Whatever lies between the line with "このラストの展開を なぜ、" and the end of the data, both included, must be copied exactly and without pictures.

### [Source information]
+--

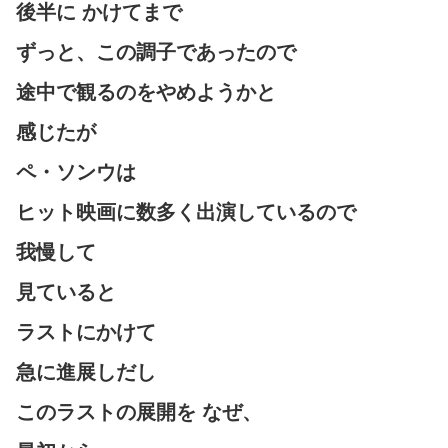
後半に かけてまで
ずっと、この調子であったので
途中で観るのをやめようかと
感じたが
ペ・ソンウは
ヒット映画に数多く出演しているので
我慢して
見ていると
ラストにかけて
急に進展しだし
このラストの展開を なぜ、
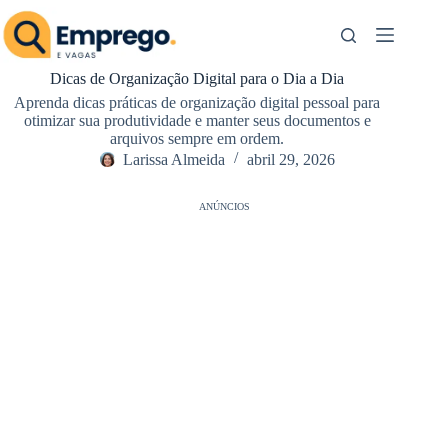
Pular
para
o
conteúdo
Dicas de Organização Digital para o Dia a Dia
Aprenda dicas práticas de organização digital pessoal para
otimizar sua produtividade e manter seus documentos e
arquivos sempre em ordem.
Larissa Almeida
abril 29, 2026
ANÚNCIOS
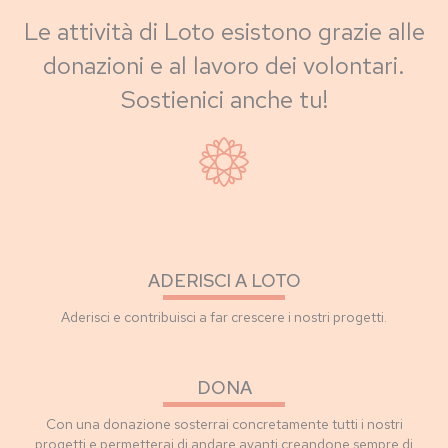
Le attività di Loto esistono grazie alle
donazioni e al lavoro dei volontari.
Sostienici anche tu!
ADERISCI A LOTO
Aderisci e contribuisci a far crescere i nostri progetti.
DONA
Con una donazione sosterrai concretamente tutti i nostri
progetti e permetterai di andare avanti creandone sempre di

+--

### [Task answer]
このラストの展開を なぜ、
Pular
para
o
conteúdo
Dicas de Organização Digital para o Dia a Dia
Aprenda dicas práticas de organização digital pessoal para
otimizar sua produtividade e manter seus documentos e
arquivos sempre em ordem.
Larissa Almeida
abril 29, 2026
ANÚNCIOS
Le attività di Loto esistono grazie alle
donazioni e al lavoro dei volontari.
Sostienici anche tu!
ADERISCI A LOTO
Aderisci e contribuisci a far crescere i nostri progetti.
DONA
Con una donazione sosterrai concretamente tutti i nostri
progetti e permetterai di andare avanti creandone sempre di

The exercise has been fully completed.